#### Required action:
Give the number of lines in the data that hold the word "西川口駅", and nothing else.

##### Entries shown

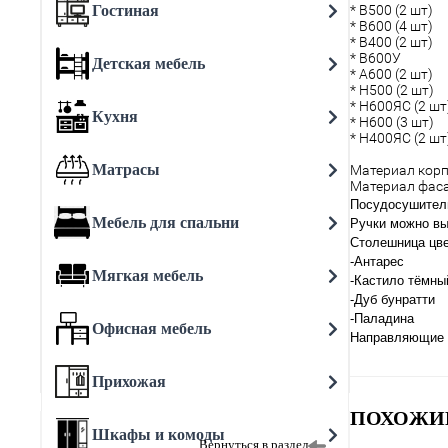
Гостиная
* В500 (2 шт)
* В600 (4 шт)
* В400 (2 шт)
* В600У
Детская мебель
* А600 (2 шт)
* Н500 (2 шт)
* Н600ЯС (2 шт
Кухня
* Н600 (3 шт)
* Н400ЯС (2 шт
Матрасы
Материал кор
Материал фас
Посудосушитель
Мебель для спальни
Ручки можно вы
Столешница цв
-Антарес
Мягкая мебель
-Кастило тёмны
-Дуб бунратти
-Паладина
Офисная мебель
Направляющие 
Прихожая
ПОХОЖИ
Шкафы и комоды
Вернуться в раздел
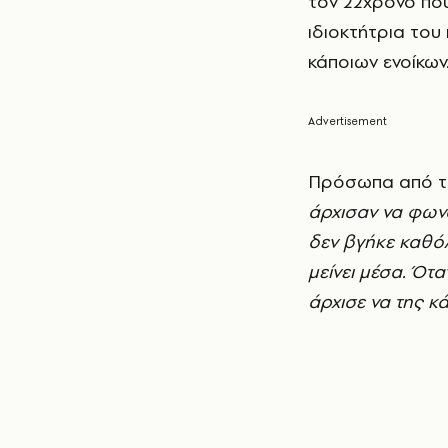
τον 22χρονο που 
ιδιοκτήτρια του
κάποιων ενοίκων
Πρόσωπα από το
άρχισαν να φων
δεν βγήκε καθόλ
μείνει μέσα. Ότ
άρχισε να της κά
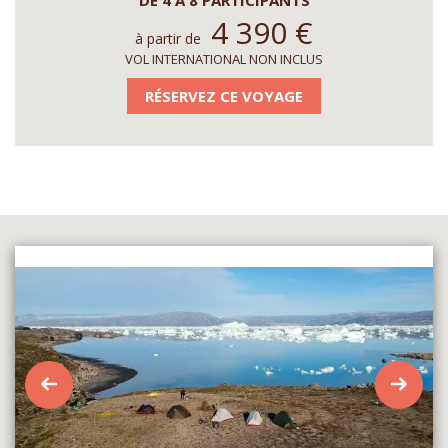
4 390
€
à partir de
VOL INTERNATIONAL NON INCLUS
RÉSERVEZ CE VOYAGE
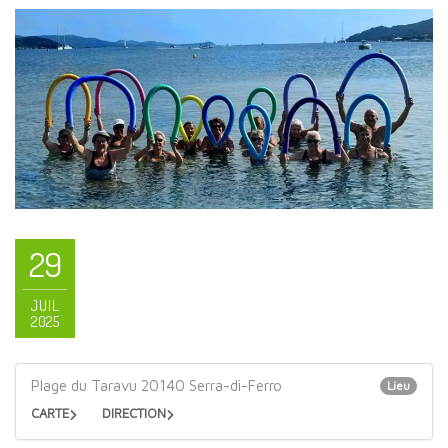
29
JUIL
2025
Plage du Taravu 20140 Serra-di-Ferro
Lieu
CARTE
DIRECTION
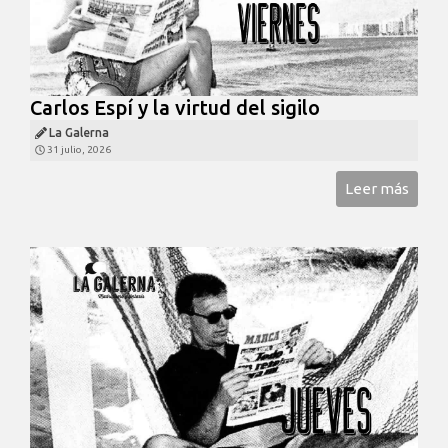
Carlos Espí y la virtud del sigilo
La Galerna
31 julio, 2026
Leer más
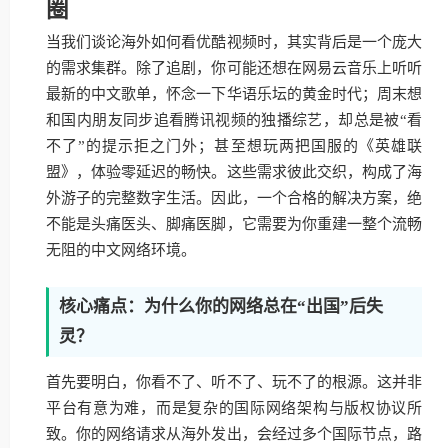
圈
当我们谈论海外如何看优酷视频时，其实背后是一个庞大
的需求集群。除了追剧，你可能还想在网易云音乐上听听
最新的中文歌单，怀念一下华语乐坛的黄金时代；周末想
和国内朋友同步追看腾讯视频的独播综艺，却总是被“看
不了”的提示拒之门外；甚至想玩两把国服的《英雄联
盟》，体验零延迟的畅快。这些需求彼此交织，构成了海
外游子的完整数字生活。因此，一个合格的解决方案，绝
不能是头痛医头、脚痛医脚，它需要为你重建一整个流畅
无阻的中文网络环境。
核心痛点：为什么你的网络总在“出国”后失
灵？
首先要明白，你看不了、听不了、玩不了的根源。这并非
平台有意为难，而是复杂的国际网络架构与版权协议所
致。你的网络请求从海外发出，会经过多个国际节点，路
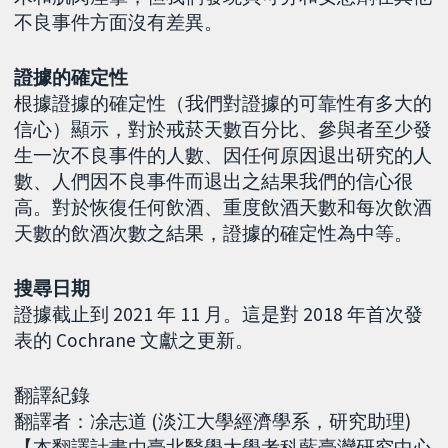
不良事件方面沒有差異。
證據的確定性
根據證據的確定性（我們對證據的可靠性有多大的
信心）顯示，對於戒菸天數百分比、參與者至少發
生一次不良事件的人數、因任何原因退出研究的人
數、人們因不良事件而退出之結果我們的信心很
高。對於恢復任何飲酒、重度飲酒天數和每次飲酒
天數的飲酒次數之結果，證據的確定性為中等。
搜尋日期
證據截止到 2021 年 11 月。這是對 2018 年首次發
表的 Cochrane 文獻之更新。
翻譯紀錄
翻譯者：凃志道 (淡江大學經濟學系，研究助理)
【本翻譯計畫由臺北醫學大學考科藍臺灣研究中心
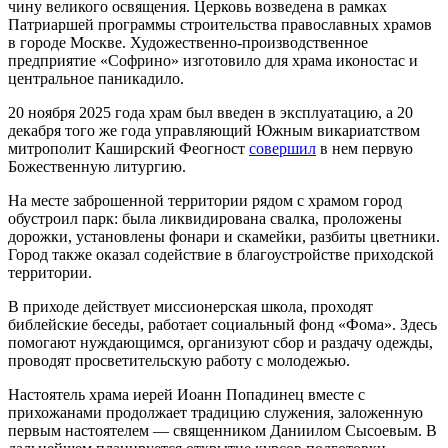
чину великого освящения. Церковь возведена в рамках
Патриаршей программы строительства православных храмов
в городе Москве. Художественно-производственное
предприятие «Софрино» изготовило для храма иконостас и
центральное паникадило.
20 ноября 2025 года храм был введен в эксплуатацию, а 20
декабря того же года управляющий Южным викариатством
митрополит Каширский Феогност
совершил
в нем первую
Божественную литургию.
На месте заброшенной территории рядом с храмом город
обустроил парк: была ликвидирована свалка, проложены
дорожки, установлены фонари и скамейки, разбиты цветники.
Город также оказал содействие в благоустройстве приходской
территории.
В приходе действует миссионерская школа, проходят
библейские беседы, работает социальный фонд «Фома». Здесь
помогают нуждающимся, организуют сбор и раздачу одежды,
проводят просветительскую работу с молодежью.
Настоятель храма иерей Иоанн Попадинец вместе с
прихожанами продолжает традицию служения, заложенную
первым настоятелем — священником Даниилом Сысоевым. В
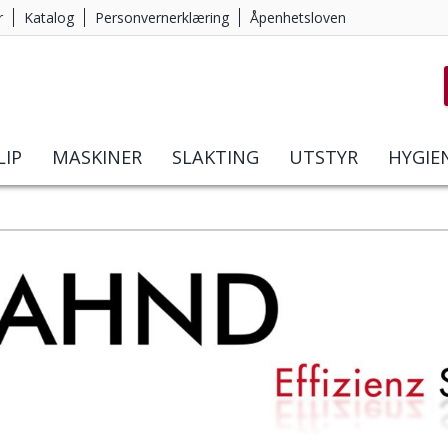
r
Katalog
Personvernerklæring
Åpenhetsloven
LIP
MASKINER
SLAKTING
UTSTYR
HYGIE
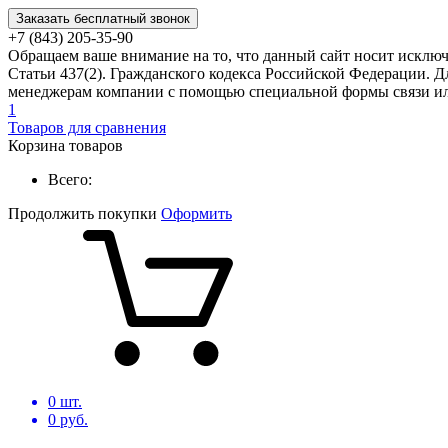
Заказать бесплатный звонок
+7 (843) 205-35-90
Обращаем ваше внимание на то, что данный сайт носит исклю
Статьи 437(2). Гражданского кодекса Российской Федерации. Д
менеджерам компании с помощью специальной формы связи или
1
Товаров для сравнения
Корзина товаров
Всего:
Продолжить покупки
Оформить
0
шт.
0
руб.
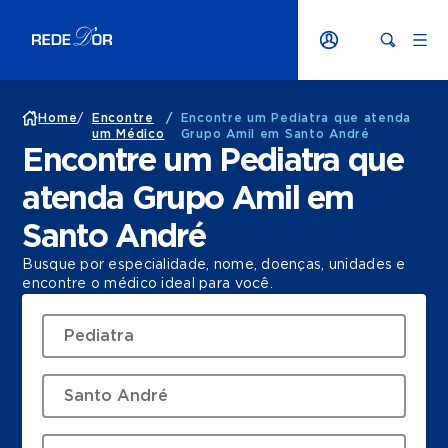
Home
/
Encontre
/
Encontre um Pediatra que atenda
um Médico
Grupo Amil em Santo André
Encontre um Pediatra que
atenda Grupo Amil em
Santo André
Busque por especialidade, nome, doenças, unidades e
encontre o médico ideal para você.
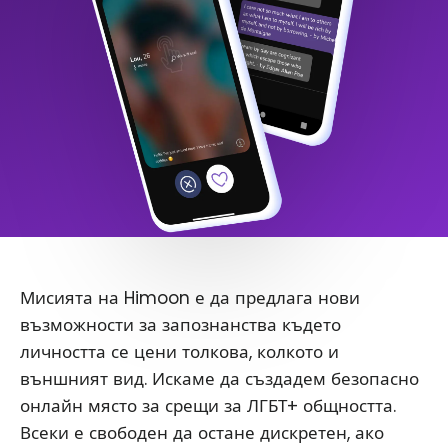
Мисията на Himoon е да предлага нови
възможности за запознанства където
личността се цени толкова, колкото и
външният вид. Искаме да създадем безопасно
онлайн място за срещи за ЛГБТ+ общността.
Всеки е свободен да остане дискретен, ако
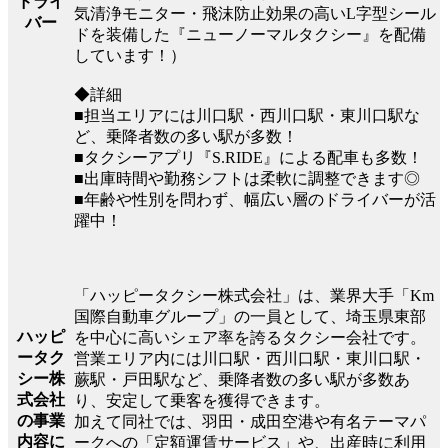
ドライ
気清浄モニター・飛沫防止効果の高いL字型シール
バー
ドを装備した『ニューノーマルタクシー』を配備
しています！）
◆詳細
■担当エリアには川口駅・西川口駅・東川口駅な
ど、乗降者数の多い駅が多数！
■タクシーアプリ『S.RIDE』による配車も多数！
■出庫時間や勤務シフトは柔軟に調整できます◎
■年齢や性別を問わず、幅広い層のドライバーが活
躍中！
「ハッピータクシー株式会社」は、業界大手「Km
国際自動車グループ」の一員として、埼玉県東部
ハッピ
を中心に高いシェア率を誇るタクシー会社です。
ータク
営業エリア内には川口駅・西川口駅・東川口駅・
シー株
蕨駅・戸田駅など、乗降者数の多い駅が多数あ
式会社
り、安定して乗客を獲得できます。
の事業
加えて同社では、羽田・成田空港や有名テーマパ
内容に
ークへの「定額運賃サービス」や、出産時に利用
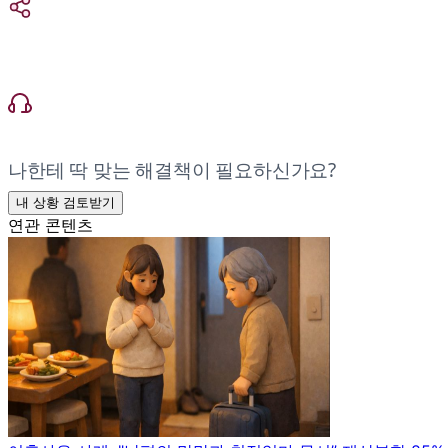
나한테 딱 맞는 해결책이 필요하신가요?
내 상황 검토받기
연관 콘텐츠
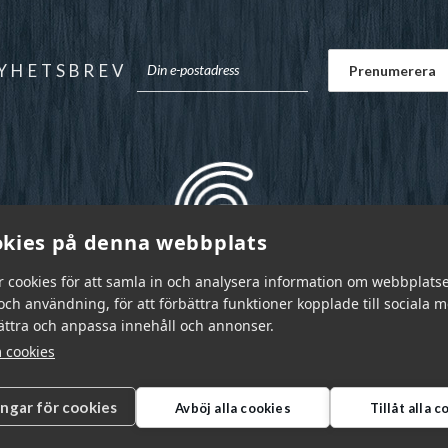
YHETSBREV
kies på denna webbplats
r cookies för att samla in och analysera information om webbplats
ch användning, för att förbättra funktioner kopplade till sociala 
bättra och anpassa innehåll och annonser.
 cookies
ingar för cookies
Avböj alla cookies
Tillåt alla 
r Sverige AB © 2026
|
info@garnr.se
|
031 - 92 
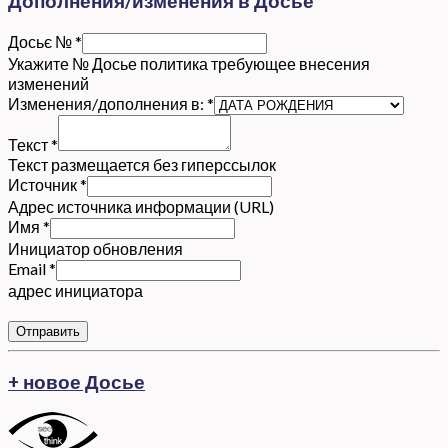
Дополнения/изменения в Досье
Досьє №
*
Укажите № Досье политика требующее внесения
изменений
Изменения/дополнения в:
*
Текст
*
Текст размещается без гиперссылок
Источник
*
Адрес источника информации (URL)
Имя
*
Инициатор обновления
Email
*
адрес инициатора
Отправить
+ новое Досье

##########

#### Solved exercise:
2